* **Task details**
Quote exactly the lines spanning from the top of the data below to the line that contains "Redningsvest 60-90 kilo", including both.

* **Data in this exercise**
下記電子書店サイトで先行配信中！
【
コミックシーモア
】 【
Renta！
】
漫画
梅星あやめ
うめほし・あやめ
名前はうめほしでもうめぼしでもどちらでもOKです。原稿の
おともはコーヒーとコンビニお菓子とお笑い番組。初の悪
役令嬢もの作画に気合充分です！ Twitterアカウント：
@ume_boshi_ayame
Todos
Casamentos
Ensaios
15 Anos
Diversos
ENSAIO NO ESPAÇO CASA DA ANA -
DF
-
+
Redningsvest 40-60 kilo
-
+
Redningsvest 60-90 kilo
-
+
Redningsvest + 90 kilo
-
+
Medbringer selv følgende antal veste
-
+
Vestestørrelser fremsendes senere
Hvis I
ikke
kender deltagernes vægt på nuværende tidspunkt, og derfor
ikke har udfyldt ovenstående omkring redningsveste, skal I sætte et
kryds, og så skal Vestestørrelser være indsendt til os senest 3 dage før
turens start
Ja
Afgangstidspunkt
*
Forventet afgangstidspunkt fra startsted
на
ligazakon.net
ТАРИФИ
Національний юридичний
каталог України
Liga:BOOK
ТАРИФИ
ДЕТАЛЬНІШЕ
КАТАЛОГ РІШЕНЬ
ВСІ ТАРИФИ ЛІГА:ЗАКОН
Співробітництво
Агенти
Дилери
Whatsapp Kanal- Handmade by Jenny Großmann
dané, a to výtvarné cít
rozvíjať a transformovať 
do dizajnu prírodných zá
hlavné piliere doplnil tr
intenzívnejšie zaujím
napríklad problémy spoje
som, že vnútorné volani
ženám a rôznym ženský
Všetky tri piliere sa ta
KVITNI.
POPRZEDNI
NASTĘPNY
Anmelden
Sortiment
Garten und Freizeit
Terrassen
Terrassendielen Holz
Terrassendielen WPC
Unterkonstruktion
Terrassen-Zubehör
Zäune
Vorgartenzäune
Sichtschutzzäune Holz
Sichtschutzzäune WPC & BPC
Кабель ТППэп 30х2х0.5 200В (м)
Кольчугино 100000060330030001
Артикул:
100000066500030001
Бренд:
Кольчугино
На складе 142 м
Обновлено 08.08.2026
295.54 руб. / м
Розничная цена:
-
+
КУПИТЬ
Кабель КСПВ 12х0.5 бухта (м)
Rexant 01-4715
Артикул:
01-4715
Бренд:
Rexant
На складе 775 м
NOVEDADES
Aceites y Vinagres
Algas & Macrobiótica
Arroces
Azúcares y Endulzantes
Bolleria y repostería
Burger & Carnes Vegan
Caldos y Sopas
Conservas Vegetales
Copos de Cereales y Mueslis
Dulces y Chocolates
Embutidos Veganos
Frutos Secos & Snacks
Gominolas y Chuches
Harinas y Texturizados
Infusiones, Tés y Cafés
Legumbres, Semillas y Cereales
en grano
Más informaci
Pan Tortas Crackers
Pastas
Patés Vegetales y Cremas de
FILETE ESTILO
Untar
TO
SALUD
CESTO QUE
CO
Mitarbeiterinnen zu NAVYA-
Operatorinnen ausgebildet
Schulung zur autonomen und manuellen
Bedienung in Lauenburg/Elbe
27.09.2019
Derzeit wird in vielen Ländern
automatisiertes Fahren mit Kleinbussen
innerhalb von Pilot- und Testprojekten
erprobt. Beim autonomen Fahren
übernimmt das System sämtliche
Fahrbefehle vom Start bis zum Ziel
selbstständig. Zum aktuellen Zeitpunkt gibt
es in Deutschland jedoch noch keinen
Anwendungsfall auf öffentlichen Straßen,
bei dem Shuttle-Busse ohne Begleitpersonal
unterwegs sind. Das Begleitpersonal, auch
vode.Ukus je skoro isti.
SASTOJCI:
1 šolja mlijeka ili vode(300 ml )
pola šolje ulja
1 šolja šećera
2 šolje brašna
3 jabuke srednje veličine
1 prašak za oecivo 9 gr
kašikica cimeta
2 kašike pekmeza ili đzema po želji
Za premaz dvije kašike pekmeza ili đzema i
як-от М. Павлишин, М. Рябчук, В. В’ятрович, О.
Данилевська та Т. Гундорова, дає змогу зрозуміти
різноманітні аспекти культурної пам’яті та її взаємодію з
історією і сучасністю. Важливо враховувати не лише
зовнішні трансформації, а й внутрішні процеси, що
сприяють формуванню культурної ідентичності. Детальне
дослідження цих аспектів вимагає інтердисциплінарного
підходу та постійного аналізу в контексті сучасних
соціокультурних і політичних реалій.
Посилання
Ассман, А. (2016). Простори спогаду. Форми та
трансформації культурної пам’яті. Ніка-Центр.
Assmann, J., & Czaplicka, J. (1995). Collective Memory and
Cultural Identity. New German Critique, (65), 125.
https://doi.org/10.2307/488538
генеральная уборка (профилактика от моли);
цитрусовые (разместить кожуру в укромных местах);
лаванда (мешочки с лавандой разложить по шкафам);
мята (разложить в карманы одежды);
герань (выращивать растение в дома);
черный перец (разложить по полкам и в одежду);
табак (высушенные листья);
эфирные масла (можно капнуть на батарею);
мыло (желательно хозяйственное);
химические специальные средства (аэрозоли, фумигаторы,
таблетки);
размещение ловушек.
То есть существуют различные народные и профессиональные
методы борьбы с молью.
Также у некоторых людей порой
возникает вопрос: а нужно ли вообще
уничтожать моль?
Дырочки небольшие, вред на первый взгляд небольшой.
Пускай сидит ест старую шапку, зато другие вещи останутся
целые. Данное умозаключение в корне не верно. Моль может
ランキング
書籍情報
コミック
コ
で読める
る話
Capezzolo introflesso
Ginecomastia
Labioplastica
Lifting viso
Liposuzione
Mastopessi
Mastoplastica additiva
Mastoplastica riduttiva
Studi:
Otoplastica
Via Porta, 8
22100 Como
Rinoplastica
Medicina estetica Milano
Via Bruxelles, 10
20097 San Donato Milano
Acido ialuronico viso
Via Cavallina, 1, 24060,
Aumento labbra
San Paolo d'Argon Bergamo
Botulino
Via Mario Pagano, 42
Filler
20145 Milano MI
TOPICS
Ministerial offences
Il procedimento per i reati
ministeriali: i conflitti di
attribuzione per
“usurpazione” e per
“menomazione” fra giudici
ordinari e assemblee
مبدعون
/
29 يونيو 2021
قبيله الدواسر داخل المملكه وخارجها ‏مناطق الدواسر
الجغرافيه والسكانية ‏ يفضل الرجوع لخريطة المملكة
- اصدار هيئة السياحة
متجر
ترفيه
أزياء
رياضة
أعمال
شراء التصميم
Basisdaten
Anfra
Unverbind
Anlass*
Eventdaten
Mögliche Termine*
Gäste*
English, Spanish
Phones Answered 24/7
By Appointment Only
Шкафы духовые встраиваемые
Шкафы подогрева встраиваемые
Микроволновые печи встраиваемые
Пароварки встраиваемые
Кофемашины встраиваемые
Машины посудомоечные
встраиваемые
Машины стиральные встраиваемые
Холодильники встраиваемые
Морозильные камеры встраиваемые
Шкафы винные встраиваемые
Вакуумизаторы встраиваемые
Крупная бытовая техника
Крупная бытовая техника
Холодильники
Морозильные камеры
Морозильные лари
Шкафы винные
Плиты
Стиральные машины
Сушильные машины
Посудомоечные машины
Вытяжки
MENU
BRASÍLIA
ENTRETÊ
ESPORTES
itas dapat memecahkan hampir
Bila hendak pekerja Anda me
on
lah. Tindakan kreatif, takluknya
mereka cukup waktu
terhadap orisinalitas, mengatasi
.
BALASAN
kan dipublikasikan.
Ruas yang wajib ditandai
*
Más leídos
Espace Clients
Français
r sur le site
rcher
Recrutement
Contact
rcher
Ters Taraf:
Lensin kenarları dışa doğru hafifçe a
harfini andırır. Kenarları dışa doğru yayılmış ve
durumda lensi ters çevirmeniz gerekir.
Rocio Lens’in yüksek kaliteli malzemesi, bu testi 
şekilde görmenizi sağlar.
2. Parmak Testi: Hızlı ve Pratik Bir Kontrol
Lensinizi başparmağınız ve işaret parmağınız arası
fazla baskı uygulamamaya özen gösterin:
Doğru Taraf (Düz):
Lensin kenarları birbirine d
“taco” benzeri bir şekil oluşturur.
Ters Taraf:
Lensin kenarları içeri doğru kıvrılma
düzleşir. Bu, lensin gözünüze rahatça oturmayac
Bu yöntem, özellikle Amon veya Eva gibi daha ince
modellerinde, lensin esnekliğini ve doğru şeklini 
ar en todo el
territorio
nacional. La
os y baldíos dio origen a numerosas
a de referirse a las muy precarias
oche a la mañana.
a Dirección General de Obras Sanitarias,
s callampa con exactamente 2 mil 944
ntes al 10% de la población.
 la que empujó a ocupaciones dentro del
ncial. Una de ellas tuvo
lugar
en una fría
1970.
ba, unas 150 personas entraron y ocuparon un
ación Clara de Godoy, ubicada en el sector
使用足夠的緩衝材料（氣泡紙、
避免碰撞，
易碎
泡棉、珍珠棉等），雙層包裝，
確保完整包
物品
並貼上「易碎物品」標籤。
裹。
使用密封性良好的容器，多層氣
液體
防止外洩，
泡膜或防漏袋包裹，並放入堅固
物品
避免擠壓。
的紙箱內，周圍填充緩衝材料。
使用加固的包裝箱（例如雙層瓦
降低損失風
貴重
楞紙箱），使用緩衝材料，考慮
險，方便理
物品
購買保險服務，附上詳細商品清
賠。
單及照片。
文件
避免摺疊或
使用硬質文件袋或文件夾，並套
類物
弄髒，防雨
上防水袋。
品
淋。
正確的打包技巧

* **Output below**
下記電子書店サイトで先行配信中！
【
コミックシーモア
】 【
Renta！
】
漫画
梅星あやめ
うめほし・あやめ
名前はうめほしでもうめぼしでもどちらでもOKです。原稿の
おともはコーヒーとコンビニお菓子とお笑い番組。初の悪
役令嬢もの作画に気合充分です！ Twitterアカウント：
@ume_boshi_ayame
Todos
Casamentos
Ensaios
15 Anos
Diversos
ENSAIO NO ESPAÇO CASA DA ANA -
DF
-
+
Redningsvest 40-60 kilo
-
+
Redningsvest 60-90 kilo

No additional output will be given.